The Teleri (I greatly prefer the term 'Solosimpi') were fairly unconcerned with what happened outside of their harbours, as I see it; but they were not uninterested in the matters and wellbeing of Arda, because they were so close to Ulmo (who had the greatest love for the peoples of Middle-earth). 
And I also wouldn't say that Tom was uninteredted in the matters of M-e in the Third Age. He knew everything that was happening; but a theory of mine has been that he is sort of the watchman of Ilúvatar, and that he is not allowed to intervene in the events of Middle-earth.. But I dunno, it's just a theory.


----------



## Gil-Galad (Dec 4, 2003)

From _The Silmarillion:_ 



> *Tirion*-"_Great Watch Tower_,the city of hte Elves on the hill ot Tuna in Aman.

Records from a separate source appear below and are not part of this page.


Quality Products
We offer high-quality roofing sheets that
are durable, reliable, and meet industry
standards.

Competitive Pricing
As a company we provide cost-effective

> *Eonwe*-Leader of the Host of the Valar in the attack on Morgoth at the end of the First Age.



You'd better read the Silmarillion,it is really amazing book.


----------



## Flame of Udûn (Dec 4, 2003)

Of course I know who Eönwë is, I was just wondering whether Eowe was one I hadn't heard of, as I haven't read the HOME.


----------



## Lantarion (Dec 5, 2003)

Haha, dang those typos..! We should be extra careful around Tolkien's names, it seems.


----------



## ms Greenleaf (Dec 6, 2003)

Typo's yes.

By nature I meant as far as personality if that makes it any cleare r to you all.


----------



## Ithrynluin (Dec 6, 2003)

We understood what you meant by 'nature' perfectly well. What we did not understand, and what you still failed to clarify is the blue coloured part of your first post:



> _Originally posted by ms Greenleaf _
> *I also wanted to ask whether you beleive that [color=sky blue]Eowe was really a TIrion[/color] in nature...????? *



What do Eonwe and Tirion have in common? What exactly are you asking?

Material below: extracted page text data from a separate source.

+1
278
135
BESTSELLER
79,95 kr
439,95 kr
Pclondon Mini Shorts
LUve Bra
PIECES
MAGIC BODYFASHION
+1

Be more coherent, and avoid making needless spelling errors, please.


----------



## Mimzy (Feb 3, 2011)

I think the Teleri were awesome. I'm sure they loved the Valar, they definitely loved the Noldor, they were just independent. :*cool:


----------



## Peeping-Tom (Feb 3, 2011)

Mimzy wrote :


> ...they (the Teleri-elves) definitely loved the Noldor


 
Remember the Kinslaying by the Noldor, at their journey back to Middle-Earth....
...the Teleri-Elves sure did, thats why they didn't joined in, on the last battle against Morgoth, but only supplied the army with their ships.

I don't think a Teleri-elf could truely love a Noldo-Elf, save those who didn't leave Aman.


----------



## Mimzy (Feb 3, 2011)

^I guess I was more talking about prior to the Kinslaying. Even after the Kinslaying, the Teleri eventually found it in themselves to forgive the Noldor.


----------